In George Floyd, our neo-communists found their own Sacco and Vanzetti, but much better.  As a black American, his death had much more frightening moral power.  It was caught on camera.  The offending officer was white.  In 2020, these were all essential variables.  Had any of three other officers at the scene — two Asians and a black American — been the one kneeling on Floyd's neck, the story would never have left the twin cities.

The puppeteers were shrewd this time.  They passed on the Georgia shooting of Ahmaud Arbery a month earlier, as it lacked the elements of high drama.  Floyd made for a much more appealing victim, the most appealing since Rodney King, but the Rodney King riots, destructive as they were, never left Los Angeles.

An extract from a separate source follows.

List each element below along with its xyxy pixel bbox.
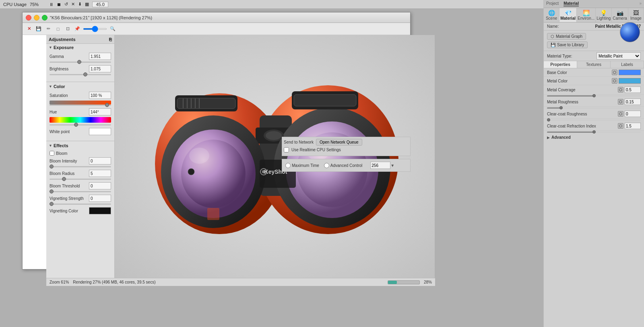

No, the response to this one was planned.  I would love to know who green-lit the decision to go worldwide with George Floyd.  As with Sacco and Vanzetti, scores of people have been hurt and killed in the demonstrations on Floyd's behalf, the unlucky Chris Green just one of many.  As with Sacco and Vanzetti, too, many donations have not gone where the donors intended.

Unlike with Sacco and Vanzetti, however, the Floyd protests will keep on killing.  After Ferguson, the police withdrawal from active policing resulted in literally thousands of black deaths].  This time, the withdrawal will result in many thousands more.

For the organizers, it's all good.  They don't care about the collateral damage.  They didn't even care about George Floyd. After all, what earthly good would George have done them alive?